How is the home treated in the means test for aged care fees and charges?

The resident’s home is excluded for all of the asset thresholds mentioned above if a protected person will remain in the house.  A protected person is a spouse or dependent child, a carer on income support who has lived there for at least 2 years or a close relative on income support who has lived there more than 5 years.  If there will not be a protected person remaining in the home, the home is included and its value is capped.  At the moment that cap is $159,631.20 which means that, if you own a home and no protected person will be remaining in it, you will most likely not qualify for a supported bed.

What is the difference between an aged care facility and a retirement village?

In an aged care residential facility, which used to be called a nursing home or hostel, care  is provided to the residents according to their needs and it is included in the cost together with meals and most other living expenses.  Retirement villages are primarily independent living units meaning that it is for people who can live independently and do not need care.  It becomes confusing because some retirement villages provide meals and have some sort of care available, usually at additional cost.  Most retirement village agreements have a provision in them saying that if your care needs increase, you can be asked to leave.

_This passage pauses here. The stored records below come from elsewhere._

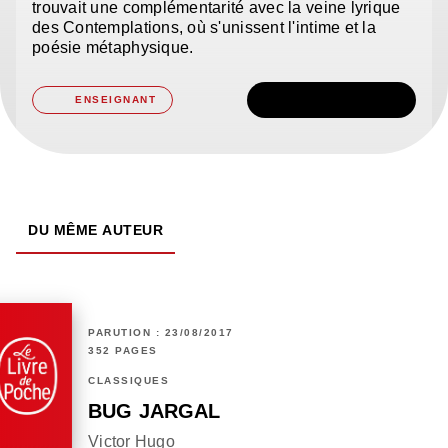
trouvait une complémentarité avec la veine lyrique
des Contemplations, où s'unissent l'intime et la
poésie métaphysique.
TÉLÉCHARGER
ENSEIGNANT
DU MÊME AUTEUR
PARUTION : 23/08/2017
352 PAGES
CLASSIQUES
BUG JARGAL
Victor Hugo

What is the difference in cost between an aged care facility and a retirement village?

An aged care residential facility is subsidised by the Australian Government.  Because it is subsidised, you need to be assessed as eligible i.e. assessed as needing care.  This is done through an ACAS or ACAT assessment.  Most elderly folk who are struggling on their own at home will qualify.  Being subsidised does not mean it is free – you have to pay if you can afford it but you only pay what you can if you have low means. See our FAQ above about the fees and charges

Retirement villages are not subsidised.  You pay an entry fee (like buying a house or apartment) and you pay a monthly or weekly service fee. What you get for that service fee depends on the village.  Some offer assistance in the home and some do not.  There will be charges for the home assistance either within the service fee or separately.  When you leave, most retirement villages take a percentage of the sale price or the original purchase price – and this could be as much as 40%.   You also usually have to pay the monthly fee for a while after you vacate the village.  We say to our clients that retirement villages are not an investment decision – they are a lifestyle choice.  They are well suited to people who are feeling isolated or wish to enjoy village style living.